[PROVIDED RECORDS Boundary: Start]

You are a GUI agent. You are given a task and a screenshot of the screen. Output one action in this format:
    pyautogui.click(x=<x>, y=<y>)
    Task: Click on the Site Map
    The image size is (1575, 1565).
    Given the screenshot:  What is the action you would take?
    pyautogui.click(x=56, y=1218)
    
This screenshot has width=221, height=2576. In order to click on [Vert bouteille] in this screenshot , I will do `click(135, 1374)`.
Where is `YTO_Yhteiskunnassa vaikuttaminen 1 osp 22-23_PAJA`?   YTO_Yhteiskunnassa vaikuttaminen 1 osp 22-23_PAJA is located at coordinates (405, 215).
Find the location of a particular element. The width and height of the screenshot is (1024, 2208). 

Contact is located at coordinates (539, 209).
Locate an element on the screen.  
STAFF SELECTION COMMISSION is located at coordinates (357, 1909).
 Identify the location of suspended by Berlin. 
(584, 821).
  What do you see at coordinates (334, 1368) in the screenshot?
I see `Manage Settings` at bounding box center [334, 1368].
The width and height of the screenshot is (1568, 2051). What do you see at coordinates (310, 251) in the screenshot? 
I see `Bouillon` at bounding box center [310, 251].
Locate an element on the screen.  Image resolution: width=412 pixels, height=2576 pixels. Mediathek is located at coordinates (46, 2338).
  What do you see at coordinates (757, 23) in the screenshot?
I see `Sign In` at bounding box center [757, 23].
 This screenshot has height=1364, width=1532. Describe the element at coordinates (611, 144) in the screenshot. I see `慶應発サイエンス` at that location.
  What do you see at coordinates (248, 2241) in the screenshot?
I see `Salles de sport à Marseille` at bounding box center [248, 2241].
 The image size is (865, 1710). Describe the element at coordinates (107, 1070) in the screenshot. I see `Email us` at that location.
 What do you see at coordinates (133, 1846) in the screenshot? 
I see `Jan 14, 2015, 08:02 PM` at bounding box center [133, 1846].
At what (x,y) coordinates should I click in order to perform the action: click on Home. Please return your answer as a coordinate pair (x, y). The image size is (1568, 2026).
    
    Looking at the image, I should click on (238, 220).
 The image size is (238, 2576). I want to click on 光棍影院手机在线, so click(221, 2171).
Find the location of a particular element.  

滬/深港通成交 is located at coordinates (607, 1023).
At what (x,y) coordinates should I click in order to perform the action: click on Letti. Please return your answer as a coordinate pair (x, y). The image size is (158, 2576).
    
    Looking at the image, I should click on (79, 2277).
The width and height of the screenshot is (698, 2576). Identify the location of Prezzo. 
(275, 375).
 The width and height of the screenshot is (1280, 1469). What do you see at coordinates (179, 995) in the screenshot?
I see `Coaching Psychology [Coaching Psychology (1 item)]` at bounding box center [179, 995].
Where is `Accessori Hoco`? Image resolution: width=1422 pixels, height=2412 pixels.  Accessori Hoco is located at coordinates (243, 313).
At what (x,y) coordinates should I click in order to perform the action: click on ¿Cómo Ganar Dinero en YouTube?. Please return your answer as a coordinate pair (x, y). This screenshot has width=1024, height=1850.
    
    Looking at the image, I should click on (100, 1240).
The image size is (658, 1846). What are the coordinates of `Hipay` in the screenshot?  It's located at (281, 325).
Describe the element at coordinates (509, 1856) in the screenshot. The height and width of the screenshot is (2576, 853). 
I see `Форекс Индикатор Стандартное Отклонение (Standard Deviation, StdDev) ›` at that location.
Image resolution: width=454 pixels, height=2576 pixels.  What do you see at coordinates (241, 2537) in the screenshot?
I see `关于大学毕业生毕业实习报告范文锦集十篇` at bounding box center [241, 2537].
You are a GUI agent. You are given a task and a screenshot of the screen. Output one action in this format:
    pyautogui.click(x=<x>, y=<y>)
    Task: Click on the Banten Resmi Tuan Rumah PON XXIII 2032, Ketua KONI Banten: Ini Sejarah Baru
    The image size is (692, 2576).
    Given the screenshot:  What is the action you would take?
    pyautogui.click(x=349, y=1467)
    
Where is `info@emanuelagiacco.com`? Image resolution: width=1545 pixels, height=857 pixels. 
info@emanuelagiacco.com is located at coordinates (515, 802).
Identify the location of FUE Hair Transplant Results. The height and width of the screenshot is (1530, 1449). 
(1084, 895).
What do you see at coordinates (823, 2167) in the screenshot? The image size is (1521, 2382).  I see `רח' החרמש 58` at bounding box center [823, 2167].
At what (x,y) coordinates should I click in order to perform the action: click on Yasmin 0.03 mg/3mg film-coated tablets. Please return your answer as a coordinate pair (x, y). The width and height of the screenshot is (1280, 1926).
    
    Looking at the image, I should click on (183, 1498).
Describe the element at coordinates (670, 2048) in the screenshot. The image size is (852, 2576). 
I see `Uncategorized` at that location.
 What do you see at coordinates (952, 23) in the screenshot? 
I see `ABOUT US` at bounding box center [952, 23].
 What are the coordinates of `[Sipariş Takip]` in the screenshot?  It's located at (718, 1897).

[PROVIDED RECORDS Boundary: End]

- _ASSIGNMENT_:
From the data above, output every line exactly.

- _TASK OUTPUT_:
You are a GUI agent. You are given a task and a screenshot of the screen. Output one action in this format:
    pyautogui.click(x=<x>, y=<y>)
    Task: Click on the Site Map
    The image size is (1575, 1565).
    Given the screenshot:  What is the action you would take?
    pyautogui.click(x=56, y=1218)
    
This screenshot has width=221, height=2576. In order to click on [Vert bouteille] in this screenshot , I will do `click(135, 1374)`.
Where is `YTO_Yhteiskunnassa vaikuttaminen 1 osp 22-23_PAJA`?   YTO_Yhteiskunnassa vaikuttaminen 1 osp 22-23_PAJA is located at coordinates (405, 215).
Find the location of a particular element. The width and height of the screenshot is (1024, 2208). 

Contact is located at coordinates (539, 209).
Locate an element on the screen.  
STAFF SELECTION COMMISSION is located at coordinates (357, 1909).
 Identify the location of suspended by Berlin. 
(584, 821).
  What do you see at coordinates (334, 1368) in the screenshot?
I see `Manage Settings` at bounding box center [334, 1368].
The width and height of the screenshot is (1568, 2051). What do you see at coordinates (310, 251) in the screenshot? 
I see `Bouillon` at bounding box center [310, 251].
Locate an element on the screen.  Image resolution: width=412 pixels, height=2576 pixels. Mediathek is located at coordinates (46, 2338).
  What do you see at coordinates (757, 23) in the screenshot?
I see `Sign In` at bounding box center [757, 23].
 This screenshot has height=1364, width=1532. Describe the element at coordinates (611, 144) in the screenshot. I see `慶應発サイエンス` at that location.
  What do you see at coordinates (248, 2241) in the screenshot?
I see `Salles de sport à Marseille` at bounding box center [248, 2241].
 The image size is (865, 1710). Describe the element at coordinates (107, 1070) in the screenshot. I see `Email us` at that location.
 What do you see at coordinates (133, 1846) in the screenshot? 
I see `Jan 14, 2015, 08:02 PM` at bounding box center [133, 1846].
At what (x,y) coordinates should I click in order to perform the action: click on Home. Please return your answer as a coordinate pair (x, y). The image size is (1568, 2026).
    
    Looking at the image, I should click on (238, 220).
 The image size is (238, 2576). I want to click on 光棍影院手机在线, so click(221, 2171).
Find the location of a particular element.  

滬/深港通成交 is located at coordinates (607, 1023).
At what (x,y) coordinates should I click in order to perform the action: click on Letti. Please return your answer as a coordinate pair (x, y). The image size is (158, 2576).
    
    Looking at the image, I should click on (79, 2277).
The width and height of the screenshot is (698, 2576). Identify the location of Prezzo. 
(275, 375).
 The width and height of the screenshot is (1280, 1469). What do you see at coordinates (179, 995) in the screenshot?
I see `Coaching Psychology [Coaching Psychology (1 item)]` at bounding box center [179, 995].
Where is `Accessori Hoco`? Image resolution: width=1422 pixels, height=2412 pixels.  Accessori Hoco is located at coordinates (243, 313).
At what (x,y) coordinates should I click in order to perform the action: click on ¿Cómo Ganar Dinero en YouTube?. Please return your answer as a coordinate pair (x, y). This screenshot has width=1024, height=1850.
    
    Looking at the image, I should click on (100, 1240).
The image size is (658, 1846). What are the coordinates of `Hipay` in the screenshot?  It's located at (281, 325).
Describe the element at coordinates (509, 1856) in the screenshot. The height and width of the screenshot is (2576, 853). 
I see `Форекс Индикатор Стандартное Отклонение (Standard Deviation, StdDev) ›` at that location.
Image resolution: width=454 pixels, height=2576 pixels.  What do you see at coordinates (241, 2537) in the screenshot?
I see `关于大学毕业生毕业实习报告范文锦集十篇` at bounding box center [241, 2537].
You are a GUI agent. You are given a task and a screenshot of the screen. Output one action in this format:
    pyautogui.click(x=<x>, y=<y>)
    Task: Click on the Banten Resmi Tuan Rumah PON XXIII 2032, Ketua KONI Banten: Ini Sejarah Baru
    The image size is (692, 2576).
    Given the screenshot:  What is the action you would take?
    pyautogui.click(x=349, y=1467)
    
Where is `info@emanuelagiacco.com`? Image resolution: width=1545 pixels, height=857 pixels. 
info@emanuelagiacco.com is located at coordinates (515, 802).
Identify the location of FUE Hair Transplant Results. The height and width of the screenshot is (1530, 1449). 
(1084, 895).
What do you see at coordinates (823, 2167) in the screenshot? The image size is (1521, 2382).  I see `רח' החרמש 58` at bounding box center [823, 2167].
At what (x,y) coordinates should I click in order to perform the action: click on Yasmin 0.03 mg/3mg film-coated tablets. Please return your answer as a coordinate pair (x, y). The width and height of the screenshot is (1280, 1926).
    
    Looking at the image, I should click on (183, 1498).
Describe the element at coordinates (670, 2048) in the screenshot. The image size is (852, 2576). 
I see `Uncategorized` at that location.
 What do you see at coordinates (952, 23) in the screenshot? 
I see `ABOUT US` at bounding box center [952, 23].
 What are the coordinates of `[Sipariş Takip]` in the screenshot?  It's located at (718, 1897).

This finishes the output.